Idol-makers are all as nothing; their playthings do no good. Their promoters neither see nor know anything, so they ought to be ashamed.
Who would form a god or cast an idol that does no good?
All its worshippers will be ashamed, and its artisans, who are only human. They will all gather and stand, tremble and be ashamed together.
A blacksmith with his tools works it over coals, and shapes it with hammers, and works it with his strong arm. He even becomes hungry and weak. If he didn't drink water, he'd pass out.
A carpenter stretches out a string, marks it out with a stylus, fashions it with carving tools, and marks it with a compass. He makes it into a human form, like a splendid human, to live in a temple.

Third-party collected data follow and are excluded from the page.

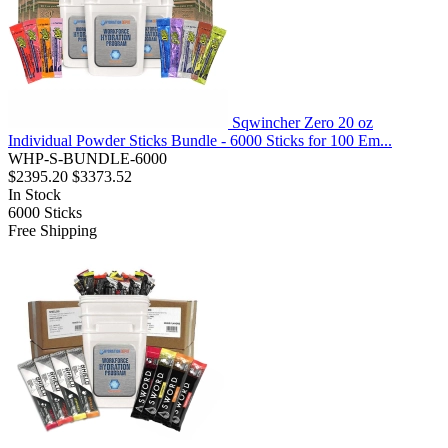
Sqwincher Zero 20 oz
Individual Powder Sticks Bundle - 6000 Sticks for 100 Em...
WHP-S-BUNDLE-6000
$2395.20
$3373.52
In Stock
6000
Sticks
Free Shipping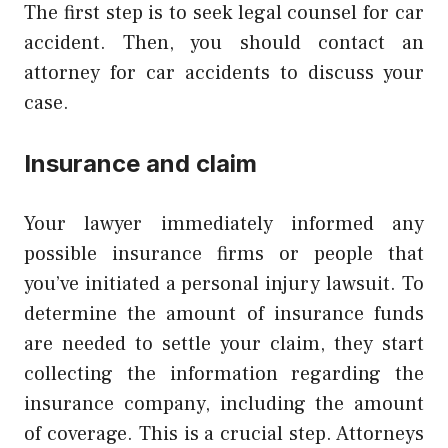
The first step is to seek legal counsel for car
accident. Then, you should contact an
attorney for car accidents to discuss your
case.
Insurance and claim
Your lawyer immediately informed any
possible insurance firms or people that
you’ve initiated a personal injury lawsuit. To
determine the amount of insurance funds
are needed to settle your claim, they start
collecting the information regarding the
insurance company, including the amount
of coverage. This is a crucial step. Attorneys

He cuts down cedars for himself, or chooses a cypress or oak, selecting from all the trees of the forest. He plants a pine, and the rain makes it grow.
It becomes suitable to burn for humans, so he takes some of the wood and warms himself. He kindles fire and bakes bread. He fashions a god and worships it; he makes an idol and bows down to it.
Half of it he burns in the fire; on that half he roasts and eats meat, and he is satisfied. He warms himself and says, "Ah, I'm warm, watching the fire!"
And the rest of it he makes into a god, into his idol, and he bows down, worships, and prays to it, saying, "Save me, for you are my god!"
They don't know or comprehend, for their eyes can't see and their minds can't comprehend.
He doesn't think, and has no knowledge or understanding to think: Half of it I burned in the fire, and I baked bread on its coals, and roasted meat and ate. Should I make the rest into something detestable? Should I bow down to a block of wood?
He's feeding on ashes; his deluded mind has led him astray. He can't save himself and say, "Isn't this thing in my hand a lie?"